Wisconsin Center for Education Research (WCER), located in Madison, Wisconsin, United States, is an education research center founded in 1964 as a branch of the School of Education at the University of Wisconsin–Madison. WCER currently has extramural funding of approximately $40 million, and is home to over 500 faculty, staff, graduate and undergraduate students who are engaged in more than 100 research projects that investigate a variety of topics in education.

== Mission ==
Throughout its history, WCER has maintained a commitment to improving American education by studying varied learning environments and interventions and their effects on students. Of primary concern to this mission has been the question of how educational processes and social policy can best meet the needs of students from different cultural and educational backgrounds.

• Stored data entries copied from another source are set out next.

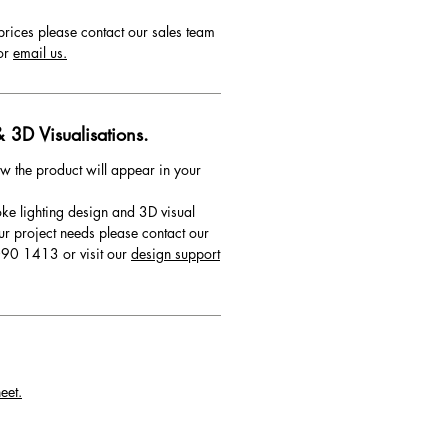
prices please contact our sales team
or
email us.
 3D Visualisations.
w the product will appear in your
ke lighting design and 3D visual
ur project needs please contact our
90 1413 or visit our
design support
eet.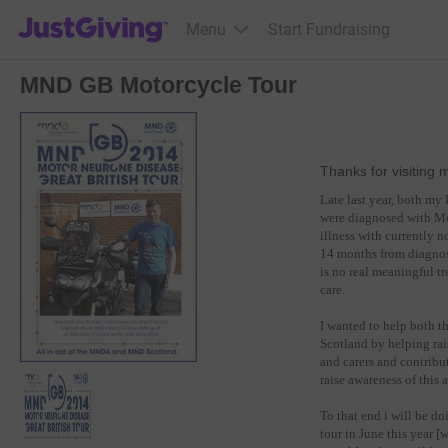
JustGiving’s homepage
Menu
Start Fundraising
MND GB Motorcycle Tour
Thanks for visiting 
Late last year, both m
were diagnosed with Mot
illness with currently n
14 months from diagnosi
is no real meaningful tr
care.
I wanted to help both
Scotland by helping ra
and carers and contribut
raise awareness of this 
To that end i will be 
tour in June this year 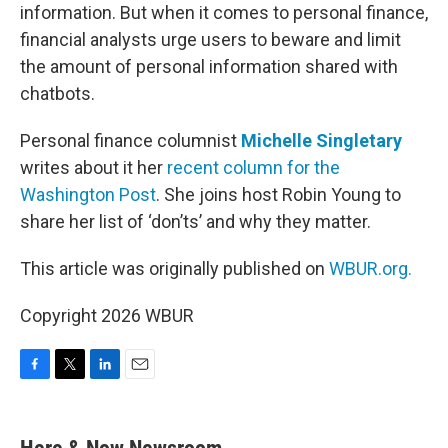
information. But when it comes to personal finance,
financial analysts urge users to beware and limit
the amount of personal information shared with
chatbots.
Personal finance columnist
Michelle Singletary
writes about it her
recent column for the
Washington Post
. She joins host Robin Young to
share her list of ‘don’ts’ and why they matter.
This article was originally published on
WBUR.org.
Copyright 2026 WBUR
F
T
L
E
a
w
i
m
c
i
n
a
e
t
k
i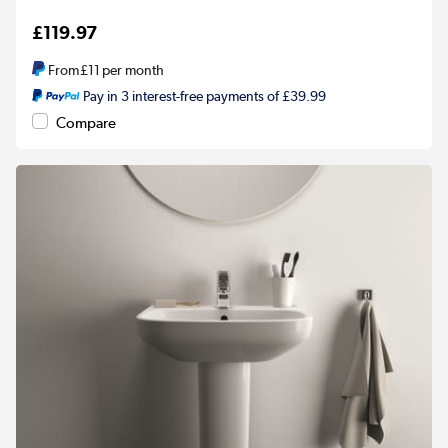
£119.97
From
£11
per month
Pay in 3 interest-free payments of £39.99
Compare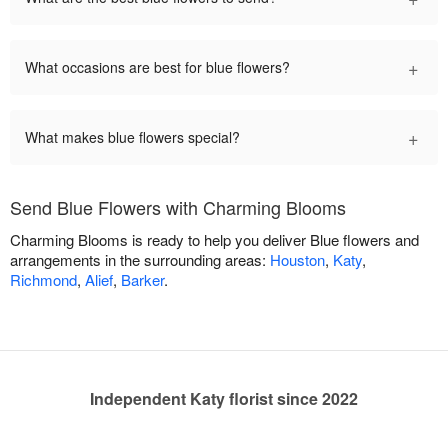
+
What occasions are best for blue flowers?
+
What makes blue flowers special?
Send Blue Flowers with Charming Blooms
Charming Blooms is ready to help you deliver Blue flowers and
arrangements in the surrounding areas:
Houston
,
Katy
,
Richmond
,
Alief
,
Barker
.
Independent Katy florist since 2022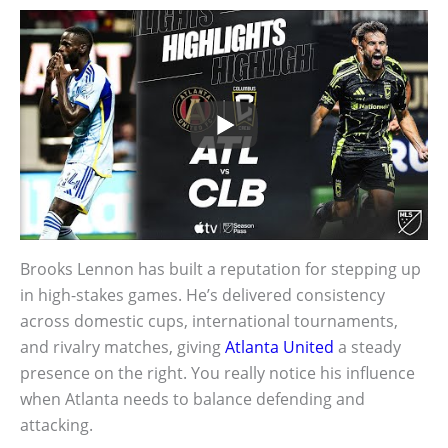
Brooks Lennon has built a reputation for stepping up
in high-stakes games. He’s delivered consistency
across domestic cups, international tournaments,
and rivalry matches, giving
Atlanta United
a steady
presence on the right. You really notice his influence
when Atlanta needs to balance defending and
attacking.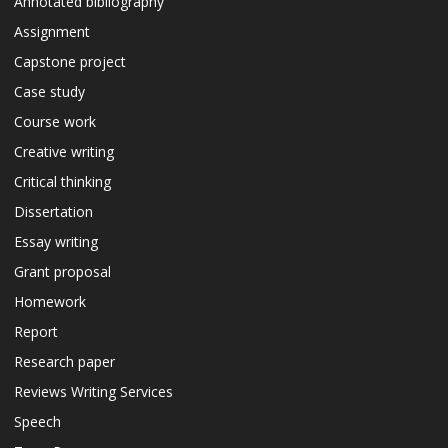
Annotated bibliography
Assignment
Capstone project
Case study
Course work
Creative writing
Critical thinking
Dissertation
Essay writing
Grant proposal
Homework
Report
Research paper
Reviews Writing Services
Speech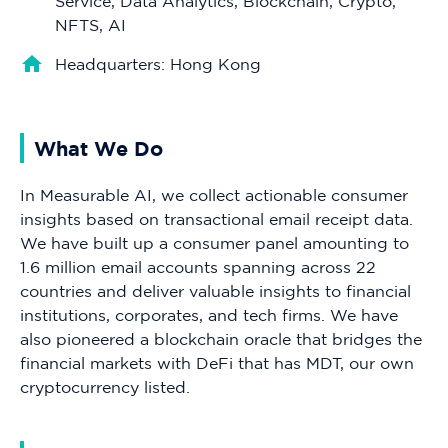
Service, Data Analytics, Blockchain, Crypto,
NFTS, AI
Headquarters: Hong Kong
What We Do
In Measurable AI, we collect actionable consumer
insights based on transactional email receipt data.
We have built up a consumer panel amounting to
1.6 million email accounts spanning across 22
countries and deliver valuable insights to financial
institutions, corporates, and tech firms. We have
also pioneered a blockchain oracle that bridges the
financial markets with DeFi that has MDT, our own
cryptocurrency listed.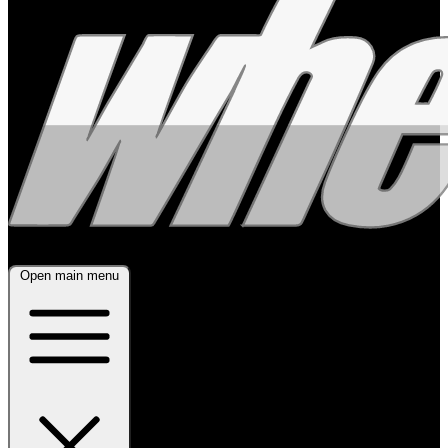
Open main menu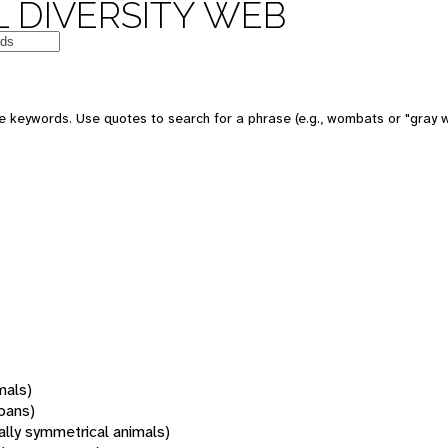
 DIVERSITY WEB
 keywords. Use quotes to search for a phrase (e.g., wombats or "gray w
mals)
oans)
rally symmetrical animals)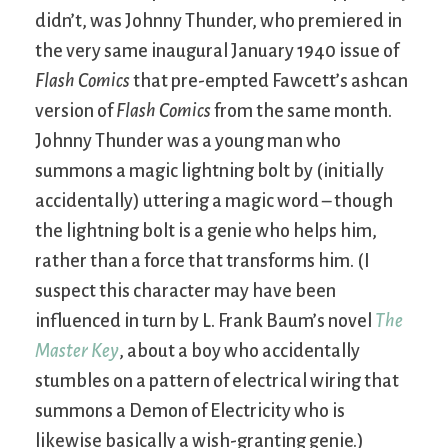
didn’t, was Johnny Thunder, who premiered in
the very same inaugural January 1940 issue of
Flash Comics
that pre-empted Fawcett’s ashcan
version of
Flash Comics
from the same month.
Johnny Thunder was a young man who
summons a magic lightning bolt by (initially
accidentally) uttering a magic word – though
the lightning bolt is a genie who helps him,
rather than a force that transforms him. (I
suspect this character may have been
influenced in turn by L. Frank Baum’s novel
The
Master Key
, about a boy who accidentally
stumbles on a pattern of electrical wiring that
summons a Demon of Electricity who is
likewise basically a wish-granting genie.)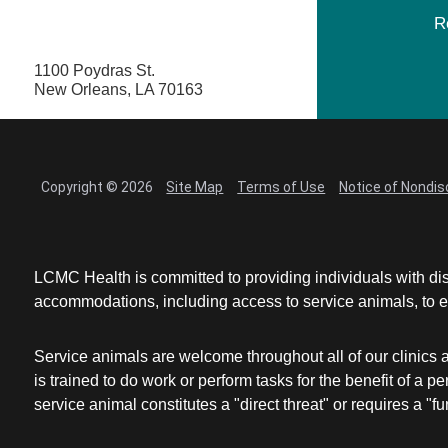
R
1100 Poydras St.
New Orleans, LA 70163
Copyright © 2026
Site Map
Terms of Use
Notice of Nondis
LCMC Health is committed to providing individuals with dis
accommodations, including access to service animals, to en
Service animals are welcome throughout all of our clinics 
is trained to do work or perform tasks for the benefit of 
service animal constitutes a "direct threat" or requires a "fun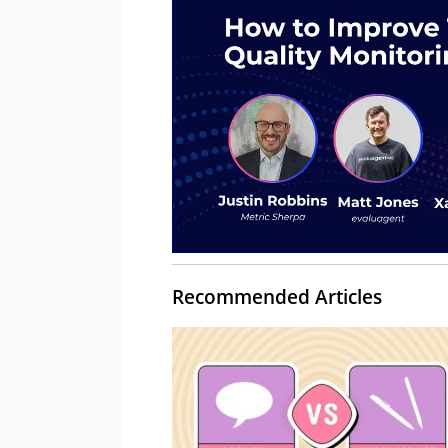
Recommended Articles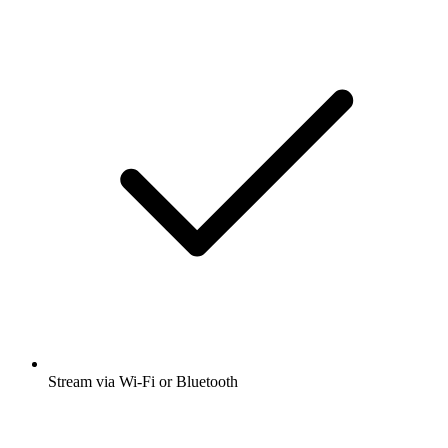
Stream via Wi-Fi or Bluetooth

WCER researchers have continually asked how educational "best practices" can be made more efficient, better supported, more strategic, and thus easier to implement.

== Notable faculty ==
- Courtney Bell became the director of WCER in 2020.
- Former WCER Director Adam Gamoran, is the president of the William T. Grant Foundation. He remains the John D. MacArthur Professor of Sociology and Educational Policy Studies.
- Gloria Ladson-Billings is an American pedagogical theorist and teacher educator on the faculty of the University of Wisconsin–Madison School of Education. She is known, among other things, for her groundbreaking work in the fields of Culturally Relevant Pedagogy and Critical race theory.